3 thoughts on “3-judge panels

  1. How is writing the opinion assigned? Is it random, assigned by a chief justice of some sort, or the consequence of an initial vote (or something else)? I don't do judicial politics, but my gut says this matters.

  2. Two thoughts:

    First, is the phenomenon of interest dissenting (that is, actually writing a dissenting opinion) or just being in the minority? The latter is a necessary condition for the former, but many CoA judges on the wrong end of 2-1 decisions do not author dissenting opinions.

    Assuming you care about the votes, not the writing/opinion, Andrew may be onto something. A CoA judge can only dissent if both other judges on the panel disagree with him/her. But agreement/disagreement is necessarily "lumpy" because it gets cast in terms of binary responses (affirm/reverse). "All the data" in this case would (hypothetically) be error-free, continuous measures of each judge's position in the case, from which some sort of natural distance/agreement metric among them could be calculated.

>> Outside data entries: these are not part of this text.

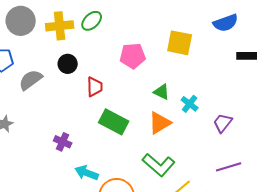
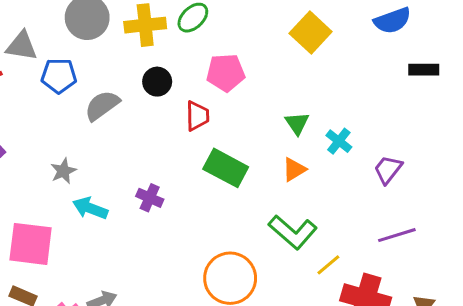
yellow square: (180, 43) -> (311, 32), moved, turned 32
pink pentagon: (133, 56) -> (226, 73), moved
green triangle: (162, 92) -> (297, 123), turned 30
orange triangle: (160, 123) -> (294, 169), size x0.7
cyan arrow: (87, 173) -> (90, 208), moved

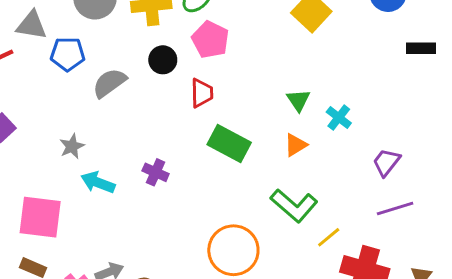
pink pentagon: (226, 73) -> (210, 40), moved, turned 30
purple trapezoid: (388, 169) -> (386, 162), moved

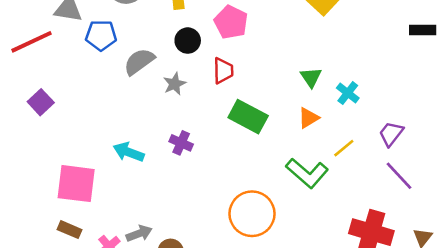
gray star: (72, 146) -> (175, 84), moved
purple line: (395, 208) -> (399, 176), turned 64
yellow line: (329, 237) -> (344, 148), moved

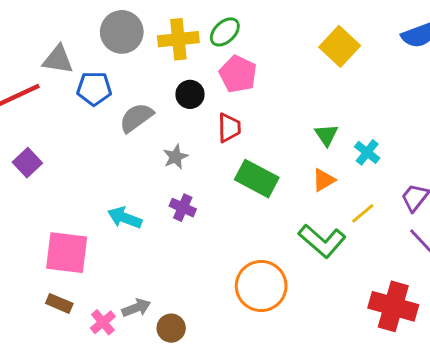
gray star: (175, 84) -> (175, 157), moved

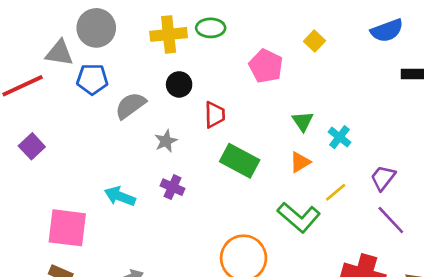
gray circle: (122, 32) -> (96, 28), moved
green ellipse: (225, 32) -> (211, 28), turned 44
yellow square: (340, 46) -> (315, 41), size x0.6
pink pentagon: (238, 74) -> (266, 66), moved

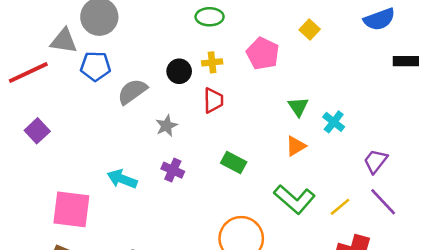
yellow cross: (169, 34) -> (212, 62), moved, size x0.6
green rectangle: (240, 161) -> (234, 162), moved, size x0.7
yellow line: (336, 192) -> (340, 207), moved

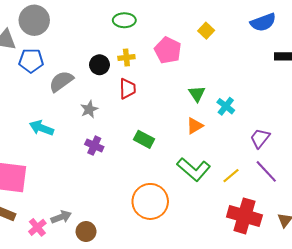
cyan arrow: (122, 179) -> (41, 128), moved

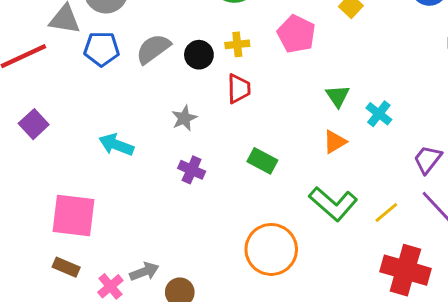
gray semicircle: (61, 81) -> (153, 49), moved

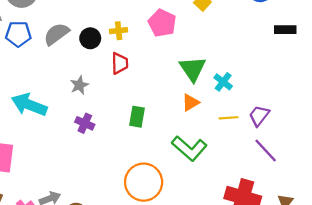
green triangle: (338, 96) -> (193, 69), size x1.5
cyan arrow: (116, 145) -> (29, 105), size x1.4
green rectangle: (262, 161) -> (137, 117), turned 72
yellow line: (386, 213) -> (229, 118), moved, turned 36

    If the judges are A, B, and C, then Pr(A is in the minority) is then something like Pr(A and B "disagree") & Pr(A and C "disagree") & Pr(B and C "agree"). Distance-wise, this requires that D(AB)>D(BC) & D(AC)>D(BC). (There are parallel statements for judges B and C, of course). That all looks like a garden-variety logit to me, albeit one with two (rather than one) latent spaces.

    This suggests that perhaps the "standard" approach isn't so bad. So long as your covariates are reasonable — and particularly so long as they include some measure(s) of "distance" among the judges on the panel — just allowing the "errors" to be correlated in each case and using Huber/grouped VCV estimates doesn't strike me as a bad idea.

  3. I think that modelling dissent is a tricky topic. Judges don't decide a case based on whether they want to concur or dissent; the pick a position for one or the other side based on the merits. Each judge relatively independently decides which way she wants to rule, and the majority is formed based on where the chips lie.

    If you think about the data generating process in this way, I think you see that better research questions are: do judges form cliques? Do they depend on the issue? Is one judge pivotal?